Death

In literature as well as in life, individuals mainly hold two beliefs on death. On concept is that death is absolutely nothing to fear, as it sets you free of charge in the afterlife, and the other idea is that it is the most fearful contemplation one can think of. In the poem “Death, Be Not Proud” by John Donne, the speaker scorns death and thinks practically nothing of it, even though Ivan Illych in the quick story “The Death of Ivan Illych” by Leo Tolstoy holds a conflicting believed about death he is terrified of it.

In the poem “Death, Be Not Proud,” the thought of death does not faze the speaker. The speaker addresses death in a sarcastic and dismissive tone. He feels that death sets you no cost, that the dead “wake eternally,” and death brings extra pleasure than rest and sleep. The speaker scorns and ridicules death, stating that it has practically nothing to be proud of. The speaker disagrees with others thoughts that death is mighty and dreadful. He feels that this belief of death is no additional, that death is what is in fact dying.

In contrast to “Death, Be Not Proud,” the most important character in “The Death of Ivan Illych is petrified of death. Illych is so horrified of death that he refuses to think it will happen. Illych uses the metaphor that death is “an unacceptable guest…unacceptable in the parlor of his consciousness.” As Ivan Illych recognizes death approaching, he gets feelings of despair, and he denies the possibility of death.

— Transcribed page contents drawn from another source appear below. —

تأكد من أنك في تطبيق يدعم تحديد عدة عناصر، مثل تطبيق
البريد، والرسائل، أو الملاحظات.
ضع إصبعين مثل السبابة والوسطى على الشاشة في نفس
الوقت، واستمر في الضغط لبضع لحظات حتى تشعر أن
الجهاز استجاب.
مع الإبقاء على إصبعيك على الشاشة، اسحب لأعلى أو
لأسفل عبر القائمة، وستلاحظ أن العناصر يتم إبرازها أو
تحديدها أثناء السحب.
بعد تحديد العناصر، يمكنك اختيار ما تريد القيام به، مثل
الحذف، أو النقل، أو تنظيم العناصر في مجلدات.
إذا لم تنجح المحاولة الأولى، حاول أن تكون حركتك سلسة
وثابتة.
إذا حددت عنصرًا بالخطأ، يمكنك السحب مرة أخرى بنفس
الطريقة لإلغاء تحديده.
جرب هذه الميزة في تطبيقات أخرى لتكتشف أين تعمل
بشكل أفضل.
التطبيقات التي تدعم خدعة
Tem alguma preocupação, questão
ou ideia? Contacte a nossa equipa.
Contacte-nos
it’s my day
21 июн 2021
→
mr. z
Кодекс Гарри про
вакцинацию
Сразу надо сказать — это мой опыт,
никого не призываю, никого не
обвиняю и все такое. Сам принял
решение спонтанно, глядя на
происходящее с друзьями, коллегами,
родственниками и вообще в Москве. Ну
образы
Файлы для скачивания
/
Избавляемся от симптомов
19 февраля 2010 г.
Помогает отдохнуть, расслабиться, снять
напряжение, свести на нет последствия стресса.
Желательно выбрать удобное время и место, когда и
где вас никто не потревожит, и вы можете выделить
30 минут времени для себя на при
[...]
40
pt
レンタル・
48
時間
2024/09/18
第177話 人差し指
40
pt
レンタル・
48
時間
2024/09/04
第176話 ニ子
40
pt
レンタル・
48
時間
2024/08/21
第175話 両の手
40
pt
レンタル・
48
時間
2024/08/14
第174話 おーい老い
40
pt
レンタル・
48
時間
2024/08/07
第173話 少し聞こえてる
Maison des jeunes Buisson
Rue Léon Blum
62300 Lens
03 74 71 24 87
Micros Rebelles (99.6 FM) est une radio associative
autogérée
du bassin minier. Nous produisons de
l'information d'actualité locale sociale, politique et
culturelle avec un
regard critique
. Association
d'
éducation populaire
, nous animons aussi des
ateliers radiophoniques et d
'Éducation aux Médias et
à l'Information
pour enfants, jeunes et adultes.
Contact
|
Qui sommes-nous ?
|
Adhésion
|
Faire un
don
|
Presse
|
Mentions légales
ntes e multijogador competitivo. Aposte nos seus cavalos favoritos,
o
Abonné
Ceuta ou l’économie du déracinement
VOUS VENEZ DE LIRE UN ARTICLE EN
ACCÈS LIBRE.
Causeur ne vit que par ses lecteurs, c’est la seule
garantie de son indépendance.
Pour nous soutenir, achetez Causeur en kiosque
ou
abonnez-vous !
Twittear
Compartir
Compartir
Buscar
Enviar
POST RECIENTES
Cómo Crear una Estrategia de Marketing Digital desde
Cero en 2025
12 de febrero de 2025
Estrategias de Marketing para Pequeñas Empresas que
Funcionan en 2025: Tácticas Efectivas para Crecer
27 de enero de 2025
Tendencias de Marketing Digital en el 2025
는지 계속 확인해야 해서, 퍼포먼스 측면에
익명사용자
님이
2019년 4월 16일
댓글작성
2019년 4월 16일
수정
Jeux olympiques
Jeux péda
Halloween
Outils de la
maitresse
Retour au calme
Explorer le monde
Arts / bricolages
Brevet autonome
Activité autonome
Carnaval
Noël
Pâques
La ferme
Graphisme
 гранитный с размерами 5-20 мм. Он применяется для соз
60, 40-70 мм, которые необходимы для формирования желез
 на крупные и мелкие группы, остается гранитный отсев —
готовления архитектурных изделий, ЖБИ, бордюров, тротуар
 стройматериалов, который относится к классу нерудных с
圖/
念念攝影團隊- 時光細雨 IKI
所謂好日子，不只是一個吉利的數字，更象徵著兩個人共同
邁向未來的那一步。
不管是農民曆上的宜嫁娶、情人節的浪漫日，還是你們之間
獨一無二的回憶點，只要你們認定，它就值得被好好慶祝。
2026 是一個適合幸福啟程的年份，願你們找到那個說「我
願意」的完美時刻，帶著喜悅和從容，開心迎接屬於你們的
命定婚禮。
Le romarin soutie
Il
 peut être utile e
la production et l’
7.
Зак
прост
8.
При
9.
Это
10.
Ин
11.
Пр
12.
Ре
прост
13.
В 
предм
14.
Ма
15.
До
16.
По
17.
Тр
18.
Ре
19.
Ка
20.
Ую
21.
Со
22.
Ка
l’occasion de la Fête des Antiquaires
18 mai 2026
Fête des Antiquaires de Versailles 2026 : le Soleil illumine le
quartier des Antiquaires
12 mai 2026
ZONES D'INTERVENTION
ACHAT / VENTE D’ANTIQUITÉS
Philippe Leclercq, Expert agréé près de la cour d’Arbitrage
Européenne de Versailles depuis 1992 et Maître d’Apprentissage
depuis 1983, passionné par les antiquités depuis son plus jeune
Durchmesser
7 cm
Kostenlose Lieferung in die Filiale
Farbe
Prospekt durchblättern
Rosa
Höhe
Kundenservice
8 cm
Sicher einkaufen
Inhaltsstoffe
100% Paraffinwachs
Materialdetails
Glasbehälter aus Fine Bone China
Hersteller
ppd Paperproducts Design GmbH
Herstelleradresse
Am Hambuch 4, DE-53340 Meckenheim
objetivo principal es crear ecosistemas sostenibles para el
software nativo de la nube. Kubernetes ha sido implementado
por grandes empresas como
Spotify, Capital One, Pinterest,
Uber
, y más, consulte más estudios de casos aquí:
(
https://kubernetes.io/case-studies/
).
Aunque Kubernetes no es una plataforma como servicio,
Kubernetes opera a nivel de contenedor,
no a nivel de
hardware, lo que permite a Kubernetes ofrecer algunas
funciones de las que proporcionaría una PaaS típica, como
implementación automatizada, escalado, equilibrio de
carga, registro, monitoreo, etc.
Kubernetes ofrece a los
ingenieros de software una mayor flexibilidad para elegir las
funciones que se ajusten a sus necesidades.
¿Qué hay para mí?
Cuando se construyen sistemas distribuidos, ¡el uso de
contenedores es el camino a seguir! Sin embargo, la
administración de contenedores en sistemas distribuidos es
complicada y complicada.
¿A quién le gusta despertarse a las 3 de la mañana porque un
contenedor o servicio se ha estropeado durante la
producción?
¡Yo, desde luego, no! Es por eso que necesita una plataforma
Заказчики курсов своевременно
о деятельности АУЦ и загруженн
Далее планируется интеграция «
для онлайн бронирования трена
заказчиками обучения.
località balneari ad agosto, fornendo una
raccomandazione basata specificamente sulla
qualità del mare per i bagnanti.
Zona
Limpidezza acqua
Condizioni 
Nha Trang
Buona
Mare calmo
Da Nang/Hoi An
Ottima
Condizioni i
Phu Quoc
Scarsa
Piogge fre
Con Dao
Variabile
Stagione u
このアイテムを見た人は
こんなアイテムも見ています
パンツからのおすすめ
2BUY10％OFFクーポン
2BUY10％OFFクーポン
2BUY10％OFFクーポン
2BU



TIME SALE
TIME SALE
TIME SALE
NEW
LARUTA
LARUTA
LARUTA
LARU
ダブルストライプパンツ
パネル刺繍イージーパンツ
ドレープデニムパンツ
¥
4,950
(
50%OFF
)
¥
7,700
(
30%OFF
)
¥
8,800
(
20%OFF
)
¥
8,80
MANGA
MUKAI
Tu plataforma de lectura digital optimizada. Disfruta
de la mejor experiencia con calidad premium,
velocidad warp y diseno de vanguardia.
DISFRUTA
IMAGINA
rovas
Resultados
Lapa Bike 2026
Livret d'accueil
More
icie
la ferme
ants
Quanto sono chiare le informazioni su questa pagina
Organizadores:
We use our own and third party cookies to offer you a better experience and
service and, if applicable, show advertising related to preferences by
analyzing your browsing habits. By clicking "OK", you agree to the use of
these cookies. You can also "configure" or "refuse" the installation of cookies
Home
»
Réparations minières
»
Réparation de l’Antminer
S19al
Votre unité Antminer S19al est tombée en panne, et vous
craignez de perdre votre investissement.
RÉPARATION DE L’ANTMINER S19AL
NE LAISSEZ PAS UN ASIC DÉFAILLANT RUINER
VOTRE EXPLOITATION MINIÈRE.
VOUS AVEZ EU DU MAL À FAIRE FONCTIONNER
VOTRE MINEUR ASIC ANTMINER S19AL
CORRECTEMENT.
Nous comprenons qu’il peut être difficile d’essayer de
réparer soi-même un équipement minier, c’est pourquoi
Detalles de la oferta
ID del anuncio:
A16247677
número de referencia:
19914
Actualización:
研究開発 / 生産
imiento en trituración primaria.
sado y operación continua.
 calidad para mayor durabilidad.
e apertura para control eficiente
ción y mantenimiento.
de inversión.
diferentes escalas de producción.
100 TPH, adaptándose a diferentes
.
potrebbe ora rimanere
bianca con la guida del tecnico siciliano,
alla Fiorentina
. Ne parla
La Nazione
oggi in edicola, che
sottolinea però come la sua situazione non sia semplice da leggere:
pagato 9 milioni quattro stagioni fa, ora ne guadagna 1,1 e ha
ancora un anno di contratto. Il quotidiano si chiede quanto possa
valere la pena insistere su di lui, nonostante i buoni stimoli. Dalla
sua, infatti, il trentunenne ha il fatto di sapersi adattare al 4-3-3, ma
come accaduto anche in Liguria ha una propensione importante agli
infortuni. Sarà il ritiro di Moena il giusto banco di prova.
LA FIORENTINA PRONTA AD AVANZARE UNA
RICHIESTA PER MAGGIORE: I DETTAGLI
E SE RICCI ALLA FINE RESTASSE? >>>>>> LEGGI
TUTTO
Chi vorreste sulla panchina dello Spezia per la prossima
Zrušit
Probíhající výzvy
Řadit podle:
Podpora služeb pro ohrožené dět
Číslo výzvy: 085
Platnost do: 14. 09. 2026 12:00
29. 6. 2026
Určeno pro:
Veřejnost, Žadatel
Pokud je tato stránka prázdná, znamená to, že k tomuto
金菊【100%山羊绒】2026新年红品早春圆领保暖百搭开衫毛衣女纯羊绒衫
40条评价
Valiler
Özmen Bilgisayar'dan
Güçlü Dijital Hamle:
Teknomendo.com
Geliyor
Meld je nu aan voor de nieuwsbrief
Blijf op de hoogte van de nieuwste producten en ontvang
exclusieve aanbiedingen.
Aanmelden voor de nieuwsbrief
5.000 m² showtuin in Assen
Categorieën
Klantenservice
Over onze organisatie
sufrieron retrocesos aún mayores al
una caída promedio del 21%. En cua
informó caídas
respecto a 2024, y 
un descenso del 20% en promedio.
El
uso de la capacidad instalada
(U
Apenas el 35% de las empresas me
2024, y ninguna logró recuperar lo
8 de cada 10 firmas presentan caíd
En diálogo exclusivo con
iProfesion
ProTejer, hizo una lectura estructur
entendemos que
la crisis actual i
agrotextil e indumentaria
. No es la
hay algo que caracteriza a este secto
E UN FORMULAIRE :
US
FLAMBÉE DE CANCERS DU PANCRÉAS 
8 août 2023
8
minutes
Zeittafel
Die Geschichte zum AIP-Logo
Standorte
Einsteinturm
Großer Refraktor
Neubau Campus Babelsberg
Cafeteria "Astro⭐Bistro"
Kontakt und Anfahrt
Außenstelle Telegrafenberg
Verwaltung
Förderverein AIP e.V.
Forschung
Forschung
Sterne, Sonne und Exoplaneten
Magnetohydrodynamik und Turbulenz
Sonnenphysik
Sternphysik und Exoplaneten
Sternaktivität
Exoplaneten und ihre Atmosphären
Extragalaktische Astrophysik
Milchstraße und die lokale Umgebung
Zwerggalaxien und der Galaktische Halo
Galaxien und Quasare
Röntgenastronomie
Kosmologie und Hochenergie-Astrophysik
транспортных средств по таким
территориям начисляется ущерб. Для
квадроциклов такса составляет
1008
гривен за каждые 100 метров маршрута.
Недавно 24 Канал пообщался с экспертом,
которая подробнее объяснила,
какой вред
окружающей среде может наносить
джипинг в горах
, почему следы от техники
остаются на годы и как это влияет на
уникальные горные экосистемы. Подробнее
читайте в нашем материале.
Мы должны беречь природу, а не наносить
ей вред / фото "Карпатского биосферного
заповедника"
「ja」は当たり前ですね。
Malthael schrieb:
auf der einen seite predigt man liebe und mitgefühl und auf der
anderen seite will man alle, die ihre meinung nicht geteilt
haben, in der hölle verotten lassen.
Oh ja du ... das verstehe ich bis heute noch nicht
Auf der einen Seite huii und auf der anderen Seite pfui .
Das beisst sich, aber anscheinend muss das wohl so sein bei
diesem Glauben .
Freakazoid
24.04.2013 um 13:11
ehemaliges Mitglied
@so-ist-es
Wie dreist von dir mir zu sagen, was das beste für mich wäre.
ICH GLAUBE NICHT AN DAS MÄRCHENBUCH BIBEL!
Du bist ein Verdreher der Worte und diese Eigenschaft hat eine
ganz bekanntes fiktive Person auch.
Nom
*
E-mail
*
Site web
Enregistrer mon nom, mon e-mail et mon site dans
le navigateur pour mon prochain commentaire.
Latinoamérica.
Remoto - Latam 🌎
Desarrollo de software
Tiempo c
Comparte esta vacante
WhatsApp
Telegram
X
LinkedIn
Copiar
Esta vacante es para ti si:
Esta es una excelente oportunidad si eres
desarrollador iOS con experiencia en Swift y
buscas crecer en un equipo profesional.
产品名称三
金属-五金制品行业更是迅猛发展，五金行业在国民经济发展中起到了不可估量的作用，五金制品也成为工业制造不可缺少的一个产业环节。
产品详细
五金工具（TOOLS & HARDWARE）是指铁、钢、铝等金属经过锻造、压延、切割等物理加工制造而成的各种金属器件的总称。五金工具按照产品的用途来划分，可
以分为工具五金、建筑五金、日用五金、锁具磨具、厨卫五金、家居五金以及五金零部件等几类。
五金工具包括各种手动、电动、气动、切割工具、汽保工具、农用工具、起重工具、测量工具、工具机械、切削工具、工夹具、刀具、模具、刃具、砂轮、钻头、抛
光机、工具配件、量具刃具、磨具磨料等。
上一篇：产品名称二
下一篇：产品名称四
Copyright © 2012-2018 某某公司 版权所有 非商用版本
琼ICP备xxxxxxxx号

He refuses to accept that he will die like other males, he feels he is “…not some logical abstraction…unique, different.” To Illych, death tends to make no sense at all. He even personifies death as “creeping upon” him like a “highwayman or a thief in a dark alleyway.” The pretty thought of death fills Illych with horror and disgust.

The speaker of “Death, Be Not Proud” and the principal character of “The Death of Ivan Illych” both have conflicting suggestions toward death. The speaker of the poem “Death, Be Not Proud” belittles death, and the mere believed of death fills Ivan Illych with shock and dreadfulness.